Team Building for Toddlers?
Loyalty Is the New Cocaine?
Frat House Frenzy?
Titles Are Forever?
Type A Is for A$$hole?
Do any of these sound familiar? If so, you’ll probably find the new book I co-authored with Kim Obbink, “How NOT to Build a Great Team,” is for you. It’s the second in our series of three “How Not To” guides written to help leaders and managers avoid classic pitfalls.
This collection of funny, cautionary tales identifies patterns we have seen time and again during our years of leadership coaching. In this book, we provide examples of how teambuilding goes awry.
We believe that every business is a people business. It is the employees, the talented and skilled individuals, and teams that are the central nervous system of every business’s operations and strategy. Having great people allows leaders to keep their sights set on the day-to-day business itself. By doing so, they can focus on products, competitive strategies, sales, and innovation. If you are constantly churning around in the muck and mess of people and HR issues, the world outside the walls of your business will rush by you, and you’ll still be trying to figure out a way to fire Sam without hurting his or her feelings.

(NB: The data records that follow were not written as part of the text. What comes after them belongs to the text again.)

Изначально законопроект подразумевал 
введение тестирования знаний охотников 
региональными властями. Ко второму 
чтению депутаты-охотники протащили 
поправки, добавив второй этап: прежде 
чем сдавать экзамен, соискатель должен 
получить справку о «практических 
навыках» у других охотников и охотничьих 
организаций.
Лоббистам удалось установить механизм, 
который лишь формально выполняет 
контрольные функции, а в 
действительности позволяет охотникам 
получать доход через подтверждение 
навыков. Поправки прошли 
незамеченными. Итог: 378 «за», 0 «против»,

Dealing with people is not for the faint of heart. It is where the toughest conversations occur, the most complex interpersonal dynamics exist, and where you’ll be called upon to be a psychiatrist, HR professional, mediator, referee, umpire, teacher, and camp counselor. It is where you can do the most damage by making bad decisions, where the wrong people can have the most lasting negative impact, and where bad people quickly kill healthy company cultures.

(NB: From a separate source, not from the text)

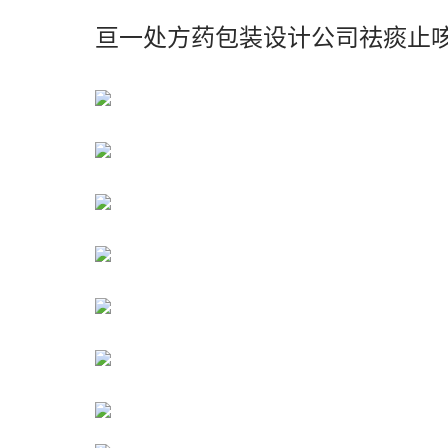
亘一处方药包装设计公司祛痰止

It can also be the most rewarding. When you experience the positive impact that well-developed and well-managed people and teams have on your business, and when you witness the personal growth of the people you’ve hired, you’ve arrived at people management nirvana. You and your business will be rewarded with a happy culture, good employee retention, and a reputation that will attract top talent from across the industry. Plus, it will just feel good.
In this book, we address three critical aspects of developing a great team: hiring and firing, team management, and leadership development. We’ll share with you some real and some entirely made up stories about hiring the wrong people for the wrong reasons, how easy it is to create a dysfunctional team of do-nothings, and what to do when what was once your brilliant entrepreneurial vision suddenly turns into the lost chapter of Lord of the Flies.
Buckle up, leader. This is where the going gets tough. Luckily, you’ll have our guide to help you muddle through!